[RECORDS FOR THE TASK — start]
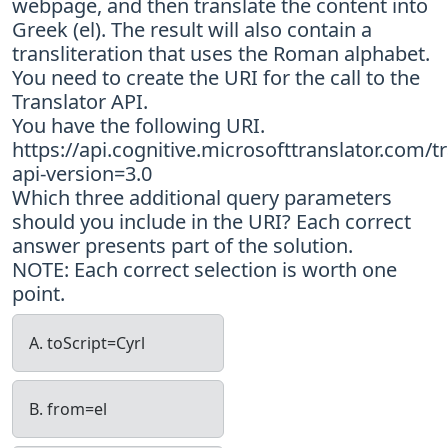
webpage, and then translate the content into
Greek (el). The result will also contain a
transliteration that uses the Roman alphabet.
You need to create the URI for the call to the
Translator API.
You have the following URI.
https://api.cognitive.microsofttranslator.com/t
api-version=3.0
Which three additional query parameters
should you include in the URI? Each correct
answer presents part of the solution.
NOTE: Each correct selection is worth one
point.
A. toScript=Cyrl
B. from=el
[RECORDS FOR THE TASK — finish]
* WHAT YOU ARE ASKED TO DO:
Which of the lines in the data contain the string "correct"? Return each one.

* RESPONSE:
should you include in the URI? Each correct
NOTE: Each correct selection is worth one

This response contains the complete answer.